Start Exercise and Conditioning
It’s important to ease your horse back into regular activity. Here are some ideas for your horse (and a few for you, too):
- Exercise Ball – Add an exercise ball to the pasture and watch the fun.
- Encourage Roaming – Put your horses out in the pasture, and set up water tanks, salt licks and other interesting objects on the far side.

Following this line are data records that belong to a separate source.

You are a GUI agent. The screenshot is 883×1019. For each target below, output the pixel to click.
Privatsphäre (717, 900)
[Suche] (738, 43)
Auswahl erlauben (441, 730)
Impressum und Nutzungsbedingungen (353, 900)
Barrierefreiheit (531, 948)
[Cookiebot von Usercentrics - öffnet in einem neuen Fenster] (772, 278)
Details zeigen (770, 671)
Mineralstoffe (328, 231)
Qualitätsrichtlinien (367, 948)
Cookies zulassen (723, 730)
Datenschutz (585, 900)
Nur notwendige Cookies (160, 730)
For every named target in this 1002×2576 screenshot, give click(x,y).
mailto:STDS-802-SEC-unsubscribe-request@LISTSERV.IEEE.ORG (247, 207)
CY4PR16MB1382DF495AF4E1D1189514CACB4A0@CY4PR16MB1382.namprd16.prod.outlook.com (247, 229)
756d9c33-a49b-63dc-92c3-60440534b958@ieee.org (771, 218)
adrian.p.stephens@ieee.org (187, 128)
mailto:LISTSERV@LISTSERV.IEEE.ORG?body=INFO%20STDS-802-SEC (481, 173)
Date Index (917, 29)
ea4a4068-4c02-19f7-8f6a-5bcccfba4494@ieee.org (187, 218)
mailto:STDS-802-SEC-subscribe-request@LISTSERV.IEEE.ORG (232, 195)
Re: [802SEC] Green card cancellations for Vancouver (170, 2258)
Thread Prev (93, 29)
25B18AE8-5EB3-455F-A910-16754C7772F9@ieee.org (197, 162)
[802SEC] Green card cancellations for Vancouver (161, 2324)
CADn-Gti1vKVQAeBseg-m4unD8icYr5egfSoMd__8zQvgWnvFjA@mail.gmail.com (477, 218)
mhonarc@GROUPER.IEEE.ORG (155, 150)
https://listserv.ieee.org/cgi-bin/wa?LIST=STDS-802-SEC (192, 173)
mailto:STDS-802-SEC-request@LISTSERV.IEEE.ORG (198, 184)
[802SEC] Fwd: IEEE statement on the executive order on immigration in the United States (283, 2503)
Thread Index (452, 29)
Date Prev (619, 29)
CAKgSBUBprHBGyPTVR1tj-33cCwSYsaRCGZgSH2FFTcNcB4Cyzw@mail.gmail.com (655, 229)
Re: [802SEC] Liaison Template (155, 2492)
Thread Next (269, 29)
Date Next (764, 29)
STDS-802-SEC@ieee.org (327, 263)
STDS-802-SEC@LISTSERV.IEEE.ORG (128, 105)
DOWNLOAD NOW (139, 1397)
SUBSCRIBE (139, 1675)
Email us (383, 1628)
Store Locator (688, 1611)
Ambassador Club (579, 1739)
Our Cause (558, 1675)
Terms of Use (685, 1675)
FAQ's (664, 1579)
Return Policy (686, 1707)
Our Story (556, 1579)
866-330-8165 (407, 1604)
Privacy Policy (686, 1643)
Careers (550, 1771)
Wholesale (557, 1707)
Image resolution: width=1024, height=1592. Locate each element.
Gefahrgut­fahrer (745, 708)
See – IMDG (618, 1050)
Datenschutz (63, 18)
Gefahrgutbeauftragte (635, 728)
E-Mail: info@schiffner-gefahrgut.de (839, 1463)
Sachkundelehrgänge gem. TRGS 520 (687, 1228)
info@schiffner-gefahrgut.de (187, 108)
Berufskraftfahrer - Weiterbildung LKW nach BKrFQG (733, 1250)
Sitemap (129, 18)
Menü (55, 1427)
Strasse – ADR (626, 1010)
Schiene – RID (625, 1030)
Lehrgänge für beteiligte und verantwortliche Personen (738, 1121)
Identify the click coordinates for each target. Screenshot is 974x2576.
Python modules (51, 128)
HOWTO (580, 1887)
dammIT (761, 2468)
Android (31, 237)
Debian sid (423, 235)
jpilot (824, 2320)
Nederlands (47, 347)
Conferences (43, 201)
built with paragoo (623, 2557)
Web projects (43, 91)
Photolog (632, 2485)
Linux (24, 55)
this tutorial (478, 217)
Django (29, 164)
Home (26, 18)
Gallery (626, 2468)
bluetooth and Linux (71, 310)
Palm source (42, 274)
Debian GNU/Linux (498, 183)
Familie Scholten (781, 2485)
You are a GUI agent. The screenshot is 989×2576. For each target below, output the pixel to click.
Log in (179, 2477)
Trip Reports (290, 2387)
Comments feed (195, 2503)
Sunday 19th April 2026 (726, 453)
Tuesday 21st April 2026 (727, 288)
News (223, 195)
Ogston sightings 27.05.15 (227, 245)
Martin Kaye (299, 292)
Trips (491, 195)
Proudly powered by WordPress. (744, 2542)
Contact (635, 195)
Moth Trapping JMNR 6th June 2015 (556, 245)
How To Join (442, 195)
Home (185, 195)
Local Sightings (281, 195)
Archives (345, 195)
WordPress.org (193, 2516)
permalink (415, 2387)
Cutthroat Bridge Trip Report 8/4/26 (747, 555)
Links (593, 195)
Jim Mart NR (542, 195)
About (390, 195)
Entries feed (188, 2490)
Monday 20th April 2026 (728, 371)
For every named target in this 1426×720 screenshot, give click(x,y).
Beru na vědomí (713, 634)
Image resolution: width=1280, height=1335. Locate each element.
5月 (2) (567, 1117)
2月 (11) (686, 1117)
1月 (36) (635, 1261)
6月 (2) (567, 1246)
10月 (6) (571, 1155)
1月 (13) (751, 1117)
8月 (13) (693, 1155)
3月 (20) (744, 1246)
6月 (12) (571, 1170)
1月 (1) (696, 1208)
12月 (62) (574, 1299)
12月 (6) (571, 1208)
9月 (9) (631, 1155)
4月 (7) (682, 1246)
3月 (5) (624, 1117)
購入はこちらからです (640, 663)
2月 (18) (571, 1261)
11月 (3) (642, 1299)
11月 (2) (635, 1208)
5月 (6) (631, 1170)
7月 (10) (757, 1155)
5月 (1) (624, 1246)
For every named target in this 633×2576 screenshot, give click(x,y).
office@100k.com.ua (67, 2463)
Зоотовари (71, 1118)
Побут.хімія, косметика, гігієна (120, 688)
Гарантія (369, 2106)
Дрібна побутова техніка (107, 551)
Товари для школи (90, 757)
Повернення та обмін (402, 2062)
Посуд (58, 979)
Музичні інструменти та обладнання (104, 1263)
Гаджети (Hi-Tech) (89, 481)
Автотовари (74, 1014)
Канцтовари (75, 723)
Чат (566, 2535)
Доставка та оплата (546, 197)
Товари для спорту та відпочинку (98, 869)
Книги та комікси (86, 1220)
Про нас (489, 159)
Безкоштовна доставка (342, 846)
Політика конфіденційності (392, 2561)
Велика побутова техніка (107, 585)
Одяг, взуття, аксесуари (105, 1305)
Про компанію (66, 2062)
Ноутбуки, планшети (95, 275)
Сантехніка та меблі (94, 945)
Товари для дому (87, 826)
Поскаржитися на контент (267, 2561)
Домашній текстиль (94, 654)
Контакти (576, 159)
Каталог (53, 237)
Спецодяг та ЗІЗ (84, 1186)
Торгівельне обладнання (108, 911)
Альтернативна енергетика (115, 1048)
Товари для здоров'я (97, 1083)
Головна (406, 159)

- Guided walks – Rather than ride your horse somewhere, take it for a walk by leading it there and back.
- Half Rides – Similar to the guided walk, you lead the horse out, but then ride it back home.
Springtime Fence Maintenance
Take time to check your electric fence for any necessary repairs. Winter weather can wreak havoc on even the sturdiest of fencing, causing containment issues for you and safety issues for your horses. Walk your fence line, to check these issues:
- Posts – The freeze-thaw cycle can disrupt the angle of your fence posts. The ground could even eject them entirely!
- Insulators – Cold weather, sunlight and moisture can stress out the plastic or ceramics in your insulators. With the fence off, check and clean them.
- Tension – The changing temperatures could cause a line to sag or over-tighten. Check all lines between posts.
- Lines – The cold and wind can also tear, tangle or breakdown your electric fence line.
- Gates - Sagging gates may need a tightening or re-installation.
- Boards- Broken and weak boards will need to be replaced for sure, write down how many new boards you will need so it is easy to remember.
- Nails - Loose nails can be hammered back into the fencing or completely replaced if needed.